Last week’s fall in shares within the eurozone and UK is evidence of weak economic growth knocking investor confidence. The same can be said about the US, with the Dow Jones also falling.

Oil prices also continued to slide, with Brent crude falling to $83.78. It has actually fallen by over 20 per cent since the summer amid concerns about oversupply with output exceeding forecasts for future demand. The signs of economic recovery are still not visible.

Yet for Malta, with economic growth predicted to rise by 3.5 per cent in real terms in 2015, it is quite possible for local companies to identify business opportunities elsewhere, especially in emerging markets. A weaker euro also reduces the cost of doing business outside the eurozone.

But the key to successful investment lies in innovative ventures in emerging markets, possibly in partnership with reputable and established companies. That may sound overly optimistic, and local companies to date have had mixed experiences of doing business in emerging markets.

It would be vital, therefore, for local companies to get their business models right and focus also on their strengths. Applying our domestic model for manufacturing won’t work in emerging markets. We are only competitive in services, in sectors such as catering, hospitality and education, which is likely to be successful in emerging markets.

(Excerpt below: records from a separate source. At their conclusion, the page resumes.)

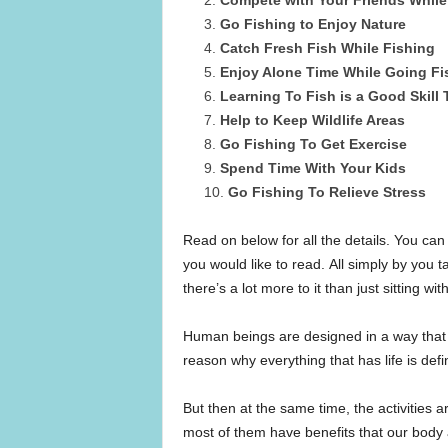
Go Fishing to Enjoy Nature
Catch Fresh Fish While Fishing
Enjoy Alone Time While Going Fi
Learning To Fish is a Good Skill
Help to Keep Wildlife Areas
Go Fishing To Get Exercise
Spend Time With Your Kids
Go Fishing To Relieve Stress
Read on below for all the details. You can
you would like to read. All simply by you ta
there’s a lot more to it than just sitting wit
Human beings are designed in a way that t
reason why everything that has life is def
But then at the same time, the activities a
most of them have benefits that our body 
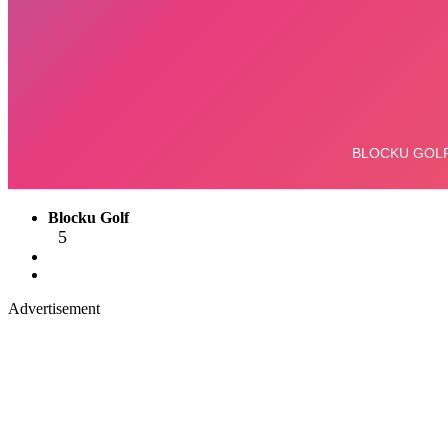
Blocku Golf
5
Advertisement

And it’s the vast middle market that offers the best opportunities for business ventures. The high-end services market is widely available in these markets for the well-to-do who can afford them. You can go to a luxury resort in an emerging market but the middle market is still developing. And there is no shortage of middle-income consumers in emerging economies!

Of course, anyone intending to invest in emerging markets would need to mitigate the risks by knowing who their partners are, the government they’re dealing with, and other relevant stakeholders. Through its agencies and the Foreign Affairs Ministry, government could play a key role in assisting local companies interested in investing in these markets, possibly by identifying independent and verifiable sources. Business-to-business alliances are generally believed to be the most successful ventures in emerging markets.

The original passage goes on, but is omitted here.